Record set Block Start

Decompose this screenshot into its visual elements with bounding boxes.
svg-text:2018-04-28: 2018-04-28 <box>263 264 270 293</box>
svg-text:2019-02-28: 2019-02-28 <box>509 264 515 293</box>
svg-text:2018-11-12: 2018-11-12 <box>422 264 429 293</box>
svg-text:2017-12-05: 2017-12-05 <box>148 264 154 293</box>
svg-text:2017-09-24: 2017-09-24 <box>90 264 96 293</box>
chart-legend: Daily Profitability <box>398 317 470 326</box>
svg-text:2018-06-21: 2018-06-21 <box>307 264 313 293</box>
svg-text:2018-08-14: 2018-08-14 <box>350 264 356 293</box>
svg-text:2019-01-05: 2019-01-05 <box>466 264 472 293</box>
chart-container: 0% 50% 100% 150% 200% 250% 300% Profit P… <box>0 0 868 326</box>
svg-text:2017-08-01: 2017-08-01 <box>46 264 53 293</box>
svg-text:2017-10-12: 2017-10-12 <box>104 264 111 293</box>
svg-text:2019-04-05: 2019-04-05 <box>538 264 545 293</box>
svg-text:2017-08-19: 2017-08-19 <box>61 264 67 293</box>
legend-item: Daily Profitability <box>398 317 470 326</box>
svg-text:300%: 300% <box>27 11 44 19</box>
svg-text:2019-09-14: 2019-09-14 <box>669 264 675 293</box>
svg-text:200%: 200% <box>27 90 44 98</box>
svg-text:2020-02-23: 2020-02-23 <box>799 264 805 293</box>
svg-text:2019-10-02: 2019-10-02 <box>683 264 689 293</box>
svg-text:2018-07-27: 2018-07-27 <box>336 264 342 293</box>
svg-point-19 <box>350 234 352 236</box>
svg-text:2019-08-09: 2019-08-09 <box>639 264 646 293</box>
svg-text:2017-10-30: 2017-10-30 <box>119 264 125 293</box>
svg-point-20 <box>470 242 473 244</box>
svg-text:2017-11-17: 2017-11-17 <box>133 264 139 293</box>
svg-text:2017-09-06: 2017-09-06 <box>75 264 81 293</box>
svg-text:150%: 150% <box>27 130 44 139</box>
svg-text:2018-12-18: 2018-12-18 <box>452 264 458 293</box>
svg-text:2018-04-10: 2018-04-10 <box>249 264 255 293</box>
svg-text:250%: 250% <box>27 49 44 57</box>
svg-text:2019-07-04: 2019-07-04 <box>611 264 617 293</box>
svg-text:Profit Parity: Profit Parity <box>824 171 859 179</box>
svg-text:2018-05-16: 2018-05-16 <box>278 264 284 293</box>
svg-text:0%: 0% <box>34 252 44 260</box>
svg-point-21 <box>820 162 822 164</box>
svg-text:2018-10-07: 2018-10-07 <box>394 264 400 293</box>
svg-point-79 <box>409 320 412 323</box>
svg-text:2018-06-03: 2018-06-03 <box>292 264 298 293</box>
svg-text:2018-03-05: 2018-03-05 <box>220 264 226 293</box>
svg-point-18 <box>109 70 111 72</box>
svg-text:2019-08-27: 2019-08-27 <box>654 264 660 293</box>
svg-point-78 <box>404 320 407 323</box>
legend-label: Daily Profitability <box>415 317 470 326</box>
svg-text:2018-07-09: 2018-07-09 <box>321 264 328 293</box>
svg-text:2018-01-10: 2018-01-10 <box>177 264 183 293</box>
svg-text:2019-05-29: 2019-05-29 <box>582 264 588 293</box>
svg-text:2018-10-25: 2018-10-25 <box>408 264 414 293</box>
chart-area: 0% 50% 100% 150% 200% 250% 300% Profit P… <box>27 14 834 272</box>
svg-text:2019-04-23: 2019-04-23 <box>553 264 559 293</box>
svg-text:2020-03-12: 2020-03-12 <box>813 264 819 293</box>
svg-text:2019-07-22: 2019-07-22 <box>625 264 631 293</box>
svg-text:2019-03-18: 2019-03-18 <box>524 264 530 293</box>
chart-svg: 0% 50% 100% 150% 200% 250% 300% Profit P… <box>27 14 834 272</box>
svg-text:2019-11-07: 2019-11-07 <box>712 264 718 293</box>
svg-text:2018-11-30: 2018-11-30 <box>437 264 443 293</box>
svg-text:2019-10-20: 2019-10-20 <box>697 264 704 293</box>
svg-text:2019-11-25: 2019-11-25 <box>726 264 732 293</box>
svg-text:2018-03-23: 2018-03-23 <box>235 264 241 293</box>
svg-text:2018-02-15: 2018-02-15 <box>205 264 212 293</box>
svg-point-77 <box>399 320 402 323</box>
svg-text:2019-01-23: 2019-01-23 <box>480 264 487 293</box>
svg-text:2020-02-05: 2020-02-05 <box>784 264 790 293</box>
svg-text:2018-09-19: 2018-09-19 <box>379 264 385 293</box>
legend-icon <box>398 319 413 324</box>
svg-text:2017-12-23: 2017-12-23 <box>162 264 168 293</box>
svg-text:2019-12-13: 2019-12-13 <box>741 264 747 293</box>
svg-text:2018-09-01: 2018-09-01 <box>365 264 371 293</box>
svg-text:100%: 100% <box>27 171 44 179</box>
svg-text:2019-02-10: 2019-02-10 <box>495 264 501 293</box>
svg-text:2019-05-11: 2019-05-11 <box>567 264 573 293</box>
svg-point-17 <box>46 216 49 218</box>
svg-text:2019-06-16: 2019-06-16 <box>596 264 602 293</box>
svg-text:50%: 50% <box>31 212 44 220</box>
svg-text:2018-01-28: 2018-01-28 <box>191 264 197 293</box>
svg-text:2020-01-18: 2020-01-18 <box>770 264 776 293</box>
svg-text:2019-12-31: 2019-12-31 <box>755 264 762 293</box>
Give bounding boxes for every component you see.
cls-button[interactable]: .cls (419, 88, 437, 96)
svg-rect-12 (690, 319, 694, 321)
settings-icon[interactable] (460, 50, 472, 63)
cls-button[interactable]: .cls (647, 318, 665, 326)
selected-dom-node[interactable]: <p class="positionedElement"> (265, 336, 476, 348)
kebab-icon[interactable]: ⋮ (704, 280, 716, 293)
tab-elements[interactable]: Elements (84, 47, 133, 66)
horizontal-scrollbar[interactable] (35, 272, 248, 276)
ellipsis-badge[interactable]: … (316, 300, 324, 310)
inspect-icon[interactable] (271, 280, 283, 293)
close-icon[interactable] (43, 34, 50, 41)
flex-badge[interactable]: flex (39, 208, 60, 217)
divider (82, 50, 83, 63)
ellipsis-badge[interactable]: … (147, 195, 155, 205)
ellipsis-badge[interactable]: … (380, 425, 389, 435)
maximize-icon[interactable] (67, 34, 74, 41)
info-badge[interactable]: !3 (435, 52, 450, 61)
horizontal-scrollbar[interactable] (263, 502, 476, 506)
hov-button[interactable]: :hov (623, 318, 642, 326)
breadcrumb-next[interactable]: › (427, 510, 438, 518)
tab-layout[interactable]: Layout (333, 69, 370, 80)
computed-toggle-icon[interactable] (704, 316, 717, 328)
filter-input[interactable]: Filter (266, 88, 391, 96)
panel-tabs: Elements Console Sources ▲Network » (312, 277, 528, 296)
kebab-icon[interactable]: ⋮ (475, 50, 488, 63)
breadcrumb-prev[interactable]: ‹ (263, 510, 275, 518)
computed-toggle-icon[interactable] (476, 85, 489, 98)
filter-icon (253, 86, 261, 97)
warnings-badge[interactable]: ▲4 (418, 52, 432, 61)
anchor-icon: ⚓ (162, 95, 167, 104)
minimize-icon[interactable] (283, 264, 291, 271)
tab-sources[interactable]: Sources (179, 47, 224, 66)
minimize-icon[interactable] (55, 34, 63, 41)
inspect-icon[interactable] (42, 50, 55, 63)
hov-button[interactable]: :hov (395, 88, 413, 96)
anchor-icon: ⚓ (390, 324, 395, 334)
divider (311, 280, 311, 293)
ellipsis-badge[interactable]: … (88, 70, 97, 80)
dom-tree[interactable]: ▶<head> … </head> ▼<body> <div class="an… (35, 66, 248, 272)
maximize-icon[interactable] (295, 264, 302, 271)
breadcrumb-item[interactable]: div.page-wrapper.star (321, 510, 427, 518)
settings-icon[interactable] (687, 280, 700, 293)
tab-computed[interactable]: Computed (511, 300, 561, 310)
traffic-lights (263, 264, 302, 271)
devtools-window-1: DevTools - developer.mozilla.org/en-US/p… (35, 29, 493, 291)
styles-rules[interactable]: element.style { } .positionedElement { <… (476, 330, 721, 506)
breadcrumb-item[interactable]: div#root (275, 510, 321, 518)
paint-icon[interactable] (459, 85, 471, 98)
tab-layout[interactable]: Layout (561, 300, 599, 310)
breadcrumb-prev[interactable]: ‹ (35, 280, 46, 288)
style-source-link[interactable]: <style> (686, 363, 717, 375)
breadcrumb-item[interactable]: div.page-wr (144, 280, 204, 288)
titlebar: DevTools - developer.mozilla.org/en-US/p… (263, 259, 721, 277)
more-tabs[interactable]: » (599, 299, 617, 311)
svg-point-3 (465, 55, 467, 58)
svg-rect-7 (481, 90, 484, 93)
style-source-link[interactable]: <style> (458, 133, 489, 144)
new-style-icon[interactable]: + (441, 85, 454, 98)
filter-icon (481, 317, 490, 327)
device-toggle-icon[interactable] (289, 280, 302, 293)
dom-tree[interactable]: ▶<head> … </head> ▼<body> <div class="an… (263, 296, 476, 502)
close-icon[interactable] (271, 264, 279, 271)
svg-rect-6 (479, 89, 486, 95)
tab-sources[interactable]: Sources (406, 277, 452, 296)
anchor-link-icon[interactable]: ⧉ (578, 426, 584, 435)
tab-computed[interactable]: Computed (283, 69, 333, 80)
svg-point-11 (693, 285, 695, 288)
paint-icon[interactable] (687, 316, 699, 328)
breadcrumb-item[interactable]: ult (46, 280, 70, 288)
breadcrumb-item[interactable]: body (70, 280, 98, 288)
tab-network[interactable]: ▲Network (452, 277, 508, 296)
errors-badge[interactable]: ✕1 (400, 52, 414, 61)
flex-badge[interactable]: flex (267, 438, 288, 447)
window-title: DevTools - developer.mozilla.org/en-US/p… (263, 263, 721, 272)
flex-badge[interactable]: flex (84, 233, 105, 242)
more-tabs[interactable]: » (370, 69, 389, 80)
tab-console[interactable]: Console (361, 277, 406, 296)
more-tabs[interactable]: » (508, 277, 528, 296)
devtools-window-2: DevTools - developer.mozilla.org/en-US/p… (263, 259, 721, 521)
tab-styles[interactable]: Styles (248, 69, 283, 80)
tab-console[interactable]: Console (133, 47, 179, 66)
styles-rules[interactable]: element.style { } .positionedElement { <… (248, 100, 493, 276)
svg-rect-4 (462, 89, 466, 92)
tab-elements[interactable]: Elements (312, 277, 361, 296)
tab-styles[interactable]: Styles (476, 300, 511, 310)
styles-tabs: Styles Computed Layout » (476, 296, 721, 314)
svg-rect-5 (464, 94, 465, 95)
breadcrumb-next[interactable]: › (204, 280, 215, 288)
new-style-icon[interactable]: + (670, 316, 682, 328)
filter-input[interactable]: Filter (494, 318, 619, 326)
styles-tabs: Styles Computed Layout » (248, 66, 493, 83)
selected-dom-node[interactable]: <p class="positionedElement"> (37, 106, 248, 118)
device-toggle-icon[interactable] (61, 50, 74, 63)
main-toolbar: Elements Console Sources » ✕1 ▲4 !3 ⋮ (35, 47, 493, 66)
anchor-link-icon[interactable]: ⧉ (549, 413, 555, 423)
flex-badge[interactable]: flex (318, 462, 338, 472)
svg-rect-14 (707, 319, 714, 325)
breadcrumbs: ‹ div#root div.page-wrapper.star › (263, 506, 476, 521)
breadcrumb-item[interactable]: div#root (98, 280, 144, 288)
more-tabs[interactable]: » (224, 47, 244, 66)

Record set Block End

• [What the task asks]:
Across the entries above, how many lines contain the string "filter"? The number alone is the answer.

• [Solution to this problem]:
4